Page images and extracted text:

Segment Open

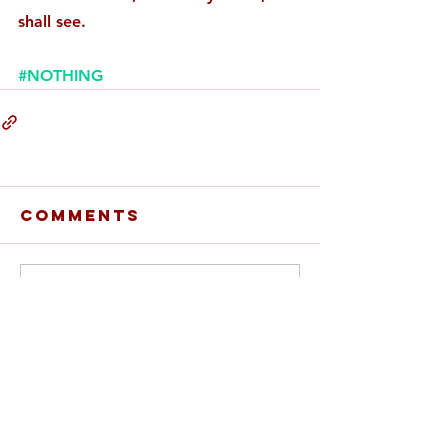
shall see. 
#NOTHING
Comments
Write a comment...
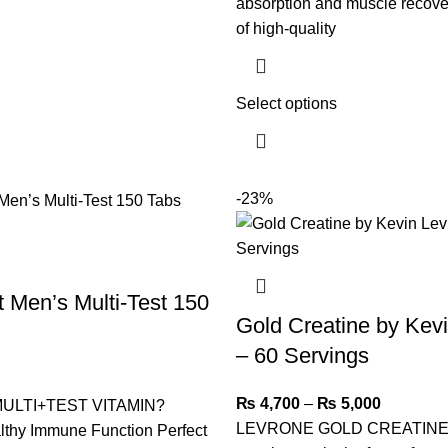
absorption and muscle recove
of high-quality
Select options
-23%
 Men’s Multi-Test 150
Gold Creatine by Kev
– 60 Servings
₨
4,700
–
₨
5,000
ULTI+TEST VITAMIN?
LEVRONE GOLD CREATINE 
lthy Immune Function Perfect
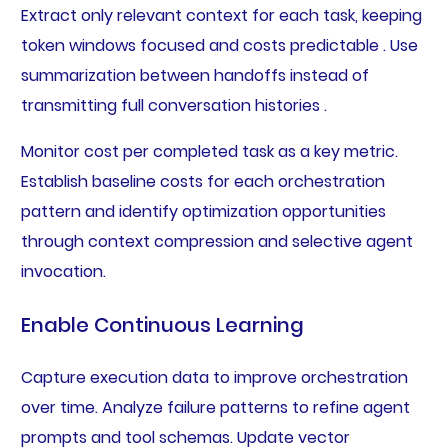
Extract only relevant context for each task, keeping
token windows focused and costs predictable . Use
summarization between handoffs instead of
transmitting full conversation histories .
Monitor cost per completed task as a key metric.
Establish baseline costs for each orchestration
pattern and identify optimization opportunities
through context compression and selective agent
invocation.
Enable Continuous Learning
Capture execution data to improve orchestration
over time. Analyze failure patterns to refine agent
prompts and tool schemas. Update vector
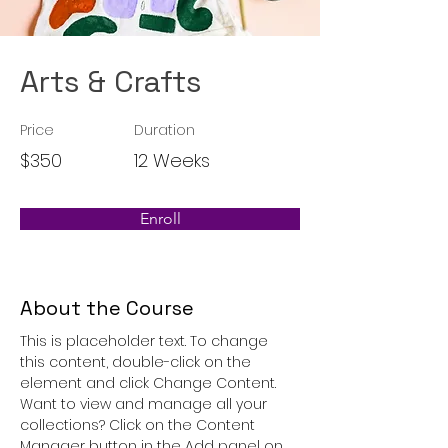
Arts & Crafts
Price
Duration
$350
12 Weeks
Enroll
About the Course
This is placeholder text. To change 
this content, double-click on the 
element and click Change Content. 
Want to view and manage all your 
collections? Click on the Content 
Manager button in the Add panel on 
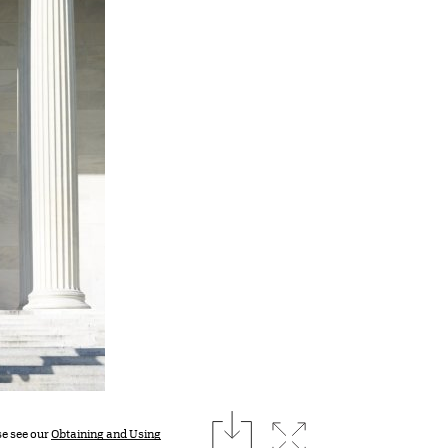
download
Expand image
se see our
Obtaining and Using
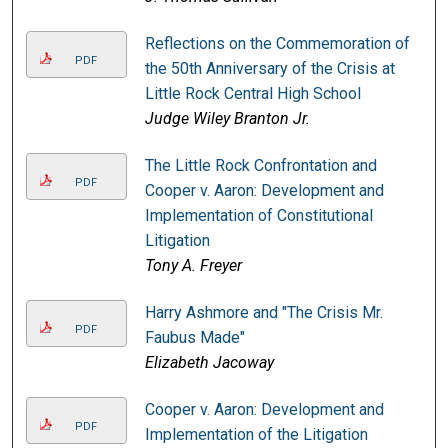
Reflections on the Commemoration of
PDF
the 50th Anniversary of the Crisis at
Little Rock Central High School
Judge Wiley Branton Jr.
The Little Rock Confrontation and
PDF
Cooper v. Aaron: Development and
Implementation of Constitutional
Litigation
Tony A. Freyer
Harry Ashmore and "The Crisis Mr.
PDF
Faubus Made"
Elizabeth Jacoway
Cooper v. Aaron: Development and
PDF
Implementation of the Litigation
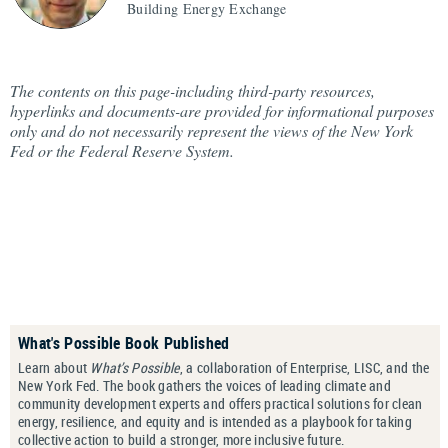
Building Energy Exchange
The contents on this page-including third-party resources,
hyperlinks and documents-are provided for informational purposes
only and do not necessarily represent the views of the New York
Fed or the Federal Reserve System.
What's Possible Book Published
Learn about
What’s Possible
, a collaboration of Enterprise, LISC, and the
New York Fed. The book gathers the voices of leading climate and
community development experts and offers practical solutions for clean
energy, resilience, and equity and is intended as a playbook for taking
collective action to build a stronger, more inclusive future.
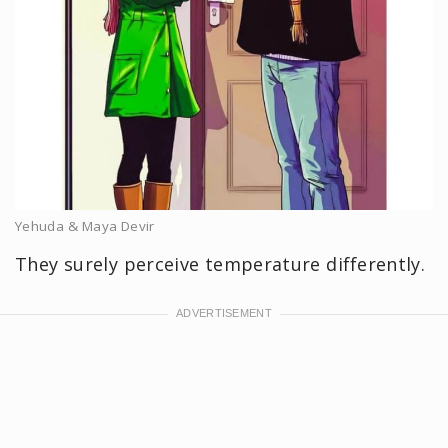
Yehuda & Maya Devir
They surely perceive temperature differently.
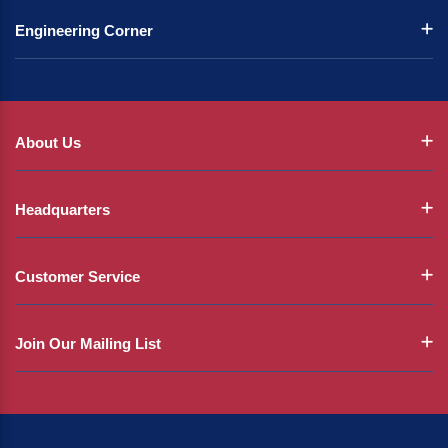
Engineering Corner
About Us
Headquarters
Customer Service
Join Our Mailing List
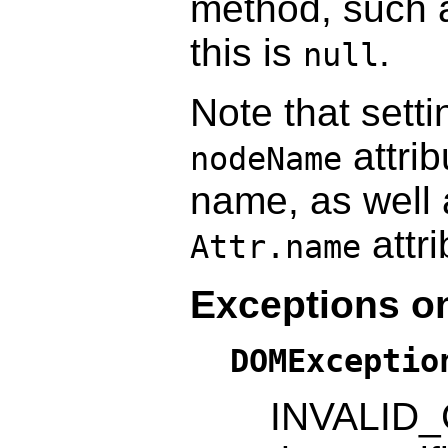
method, such
this is
.
null
Note that setti
attrib
nodeName
name, as well
attr
Attr.name
Exceptions on
DOMExceptio
INVALID_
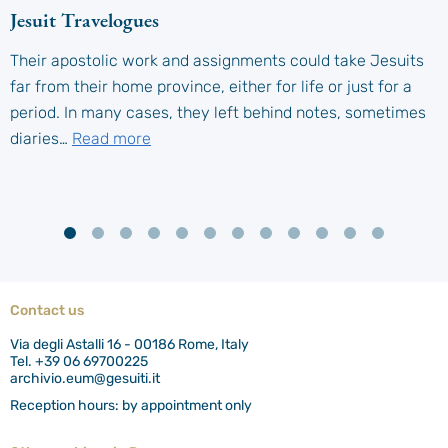
Jesuit Travelogues
Their apostolic work and assignments could take Jesuits
far from their home province, either for life or just for a
period. In many cases, they left behind notes, sometimes
diaries…
Read more
Contact us
Via degli Astalli 16 - 00186 Rome, Italy
Tel. +39 06 69700225
archivio.eum@gesuiti.it
Reception hours: by appointment only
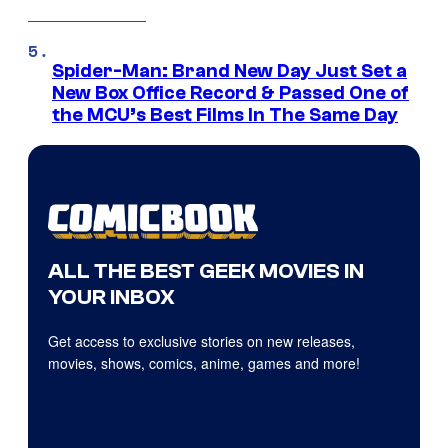
Spider-Man: Brand New Day Just Set a
New Box Office Record & Passed One of
the MCU’s Best Films In The Same Day
ALL THE BEST GEEK MOVIES IN
YOUR INBOX
Get access to exclusive stories on new releases,
movies, shows, comics, anime, games and more!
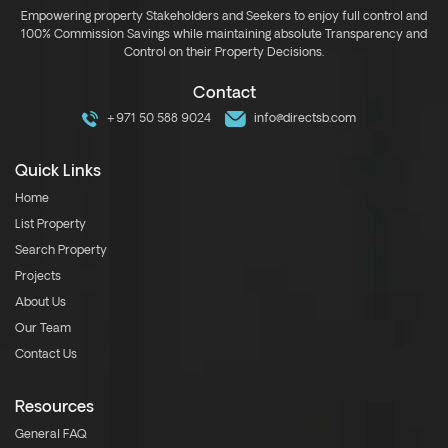
Empowering property Stakeholders and Seekers to enjoy full control and
100% Commission Savings while maintaining absolute Transparency and
Control on their Property Decisions.
Contact
+971 50 588 9024
info@directsb.com
Quick Links
Home
List Property
Search Property
Projects
About Us
Our Team
Contact Us
Resources
General FAQ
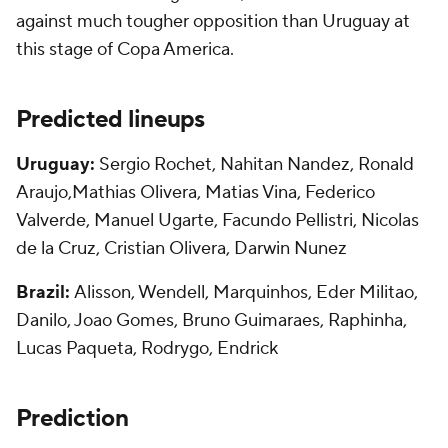
against much tougher opposition than Uruguay at
this stage of Copa America.
Predicted lineups
Uruguay:
Sergio Rochet, Nahitan Nandez, Ronald
Araujo,Mathias Olivera, Matias Vina, Federico
Valverde, Manuel Ugarte, Facundo Pellistri, Nicolas
de la Cruz, Cristian Olivera, Darwin Nunez
Brazil:
Alisson, Wendell, Marquinhos, Eder Militao,
Danilo, Joao Gomes, Bruno Guimaraes, Raphinha,
Lucas Paqueta, Rodrygo, Endrick
Prediction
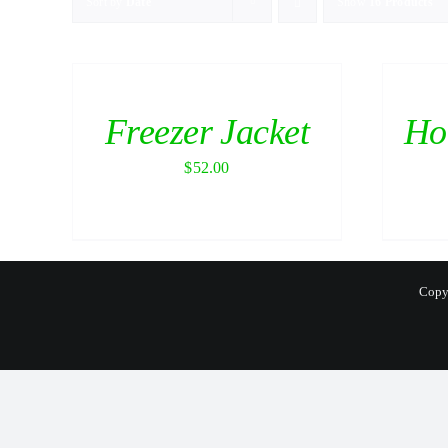
Sort by
Date
Show
16 Products
Freezer Jacket
Ho
$
52.00
Copyr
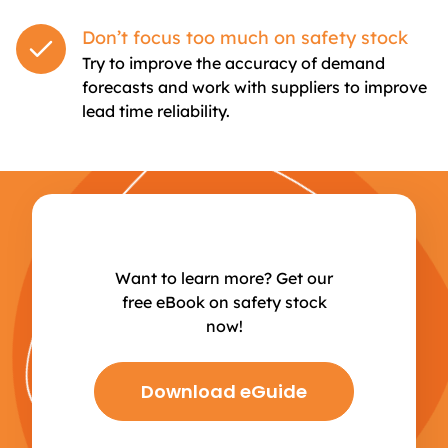
Don’t focus too much on safety stock
Try to improve the accuracy of demand
forecasts and work with suppliers to improve
lead time reliability.
Want to learn more? Get our
free eBook on safety stock
now!
Download eGuide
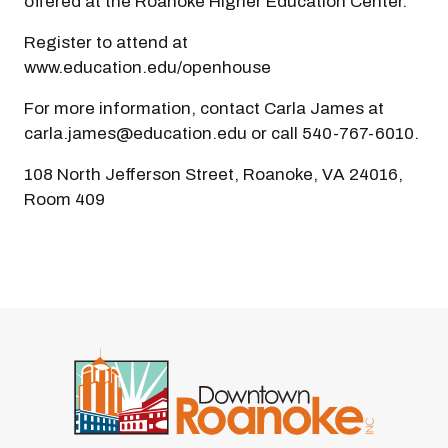
offered at the Roanoke Higher Education Center.
Register to attend at
www.education.edu/openhouse
For more information, contact Carla James at
carla.james@education.edu or call 540-767-6010.
108 North Jefferson Street, Roanoke, VA 24016,
Room 409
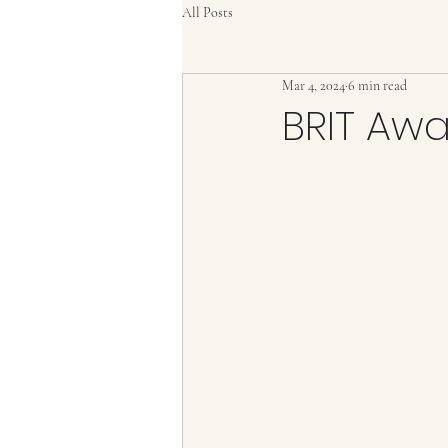
All Posts
Mar 4, 2024
6 min read
BRIT Aw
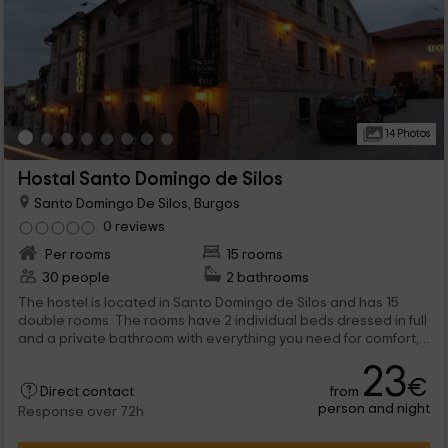
14 Photos
Hostal Santo Domingo de Silos
Santo Domingo De Silos, Burgos
0 reviews
Per rooms
15 rooms
30 people
2 bathrooms
The hostel is located in Santo Domingo de Silos and has 15
double rooms. The rooms have 2 individual beds dressed in full
and a private bathroom with everything you need for comfort,
including a towel game for each host. If you wish, you can add a
23
supplementary bed. The entire enclosure enjoys heating and
€
from
signal free wifi. We also have parking spaces for customers.
Direct contact
person and night
Response over 72h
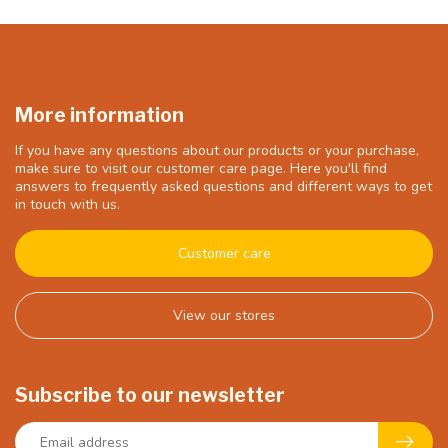
More information
If you have any questions about our products or your purchase,
make sure to visit our customer care page. Here you'll find
answers to frequently asked questions and different ways to get
in touch with us.
Customer care
View our stores
Subscribe to our newsletter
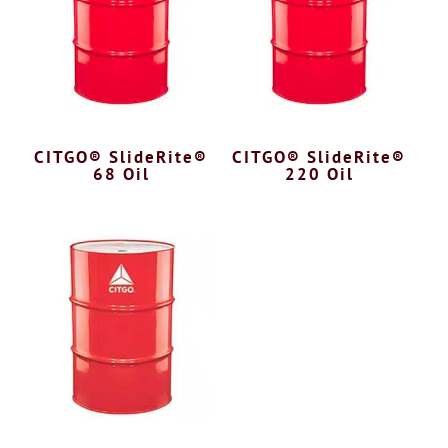
CITGO® SlideRite®
CITGO® SlideRite®
68 Oil
220 Oil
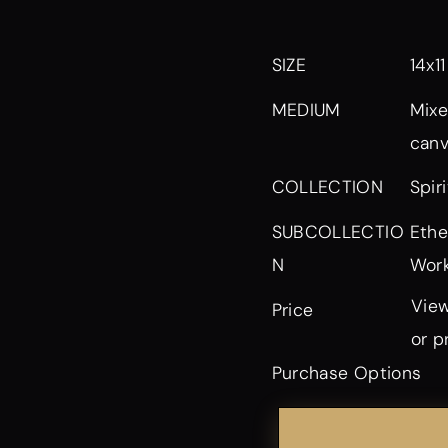
SIZE
14x11
MEDIUM
Mixe
can
Spir
COLLECTION
Ethe
SUBCOLLECTIO
Work
N
View
Price
or p
Purchase Options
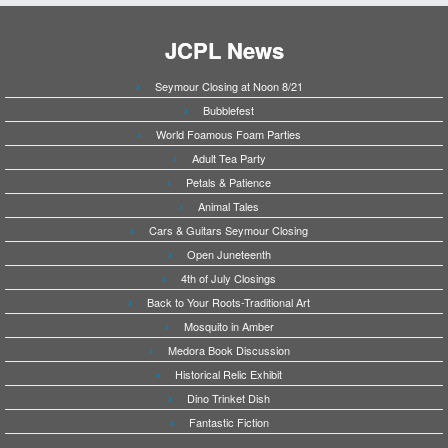
JCPL News
Seymour Closing at Noon 8/21
Bubblefest
World Foamous Foam Parties
Adult Tea Party
Petals & Patience
Animal Tales
Cars & Guitars Seymour Closing
Open Juneteenth
4th of July Closings
Back to Your Roots-Traditional Art
Mosquito in Amber
Medora Book Discussion
Historical Relic Exhibit
Dino Trinket Dish
Fantastic Fiction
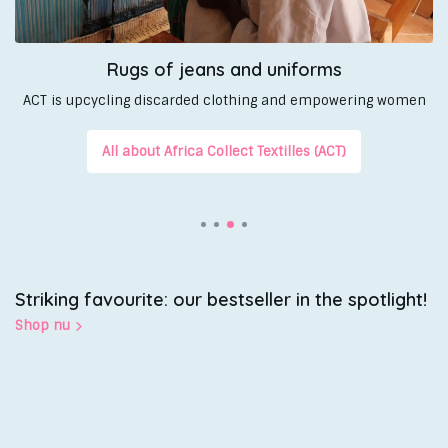
Rugs of jeans and uniforms
ACT is upcycling discarded clothing and empowering women
All about Africa Collect Textilles (ACT)
Striking favourite: our bestseller in the spotlight!
Shop nu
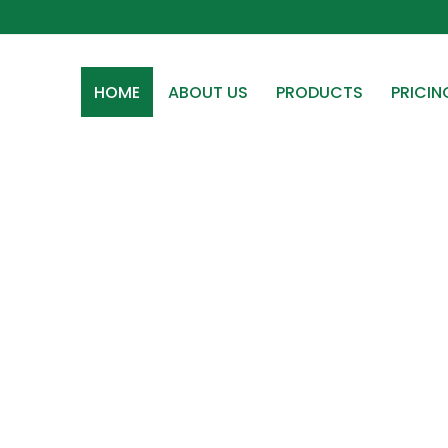
HOME
ABOUT US
PRODUCTS
PRICIN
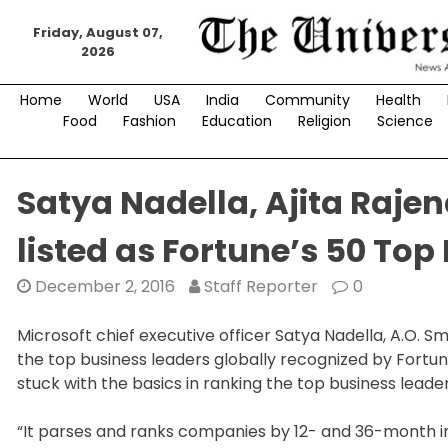
Skip
to
Friday, August 07,
2026
content
Home
World
USA
India
Community
Health
Food
Fashion
Education
Religion
Science
Satya Nadella, Ajita Rajen
listed as Fortune’s 50 Top
December 2, 2016
Staff Reporter
0
Microsoft chief executive officer Satya Nadella, A.O.
the top business leaders globally recognized by Fortun
stuck with the basics in ranking the top business leade
“It parses and ranks companies by 12- and 36-month in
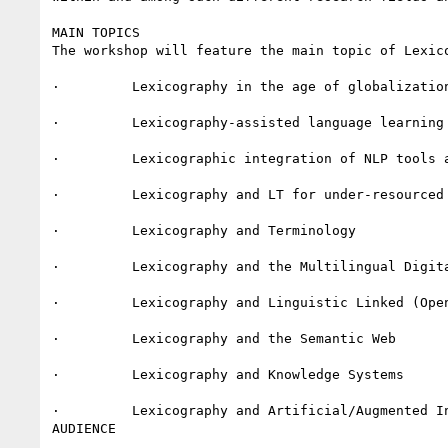
MAIN TOPICS

The workshop will feature the main topic of Lexico
·         Lexicography in the age of globalization
·         Lexicography-assisted language learning 
·         Lexicographic integration of NLP tools a
·         Lexicography and LT for under-resourced 
·         Lexicography and Terminology

·         Lexicography and the Multilingual Digita
·         Lexicography and Linguistic Linked (Open
·         Lexicography and the Semantic Web

·         Lexicography and Knowledge Systems

·         Lexicography and Artificial/Augmented In
AUDIENCE
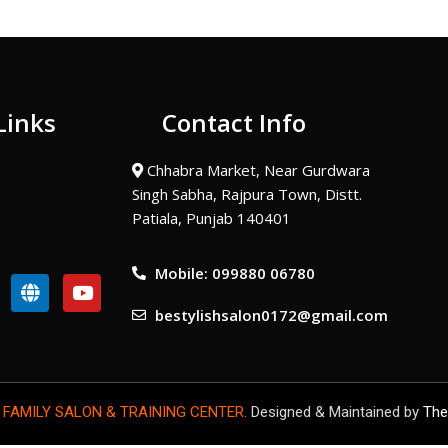
Links
Contact Info
Chhabra Market, Near Gurdwara
Singh Sabha, Rajpura Town, Distt.
Patiala, Punjab 140401
Mobile: 099880 06780
G
Y
l
o
bestylishsalon0172@gmail.com
o
u
b
t
e
u
b
e
 FAMILY SALON & TRAINING CENTER.
Designed & Maintained by
The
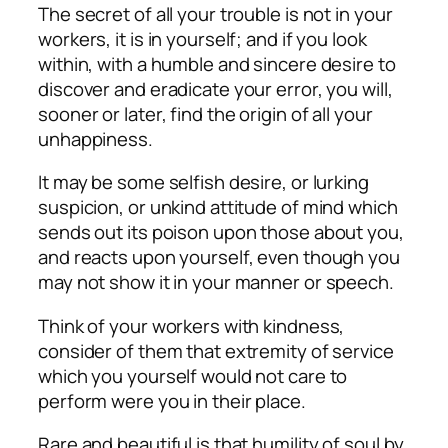
The secret of all your trouble is not in your
workers, it is in yourself; and if you look
within, with a humble and sincere desire to
discover and eradicate your error, you will,
sooner or later, find the origin of all your
unhappiness.
It may be some selfish desire, or lurking
suspicion, or unkind attitude of mind which
sends out its poison upon those about you,
and reacts upon yourself, even though you
may not show it in your manner or speech.
Think of your workers with kindness,
consider of them that extremity of service
which you yourself would not care to
perform were you in their place.
Rare and beautiful is that humility of soul by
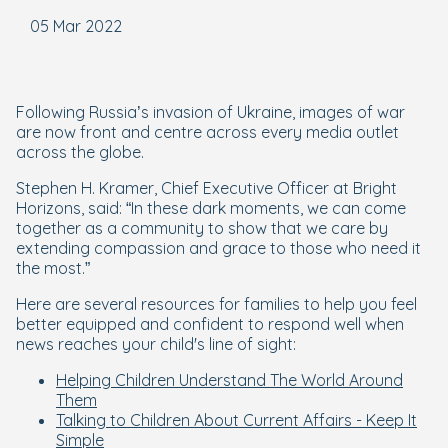
05 Mar 2022
Following Russia’s invasion of Ukraine, images of war
are now front and centre across every media outlet
across the globe.
Stephen H. Kramer, Chief Executive Officer at Bright
Horizons, said: “In these dark moments, we can come
together as a community to show that we care by
extending compassion and grace to those who need it
the most.”
Here are several resources for families to help you feel
better equipped and confident to respond well when
news reaches your child's line of sight:
Helping Children Understand The World Around
Them
Talking to Children About Current Affairs - Keep It
Simple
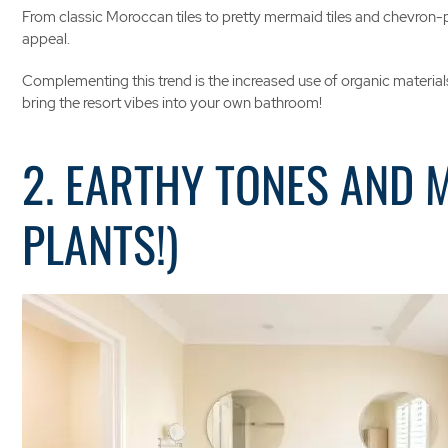
From classic Moroccan tiles to pretty mermaid tiles and chevron-pat
appeal.
Complementing this trend is the increased use of organic materials,
bring the resort vibes into your own bathroom!
2. EARTHY TONES AND 
PLANTS!)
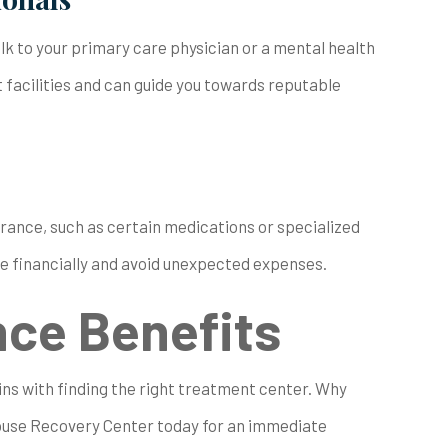
 to your primary care physician or a mental health
facilities and can guide you towards reputable
urance, such as certain medications or specialized
e financially and avoid unexpected expenses.
nce Benefits
ins with finding the right treatment center. Why
ouse Recovery Center today for an immediate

Segment Closed

**DIRECTIONS**
Find the word "York" in the entries above, then copy each line that holds it.

**WORKED SOLUTION**
only and do not necessarily represent the views of the New York
New York Fed. The book gathers the voices of leading climate and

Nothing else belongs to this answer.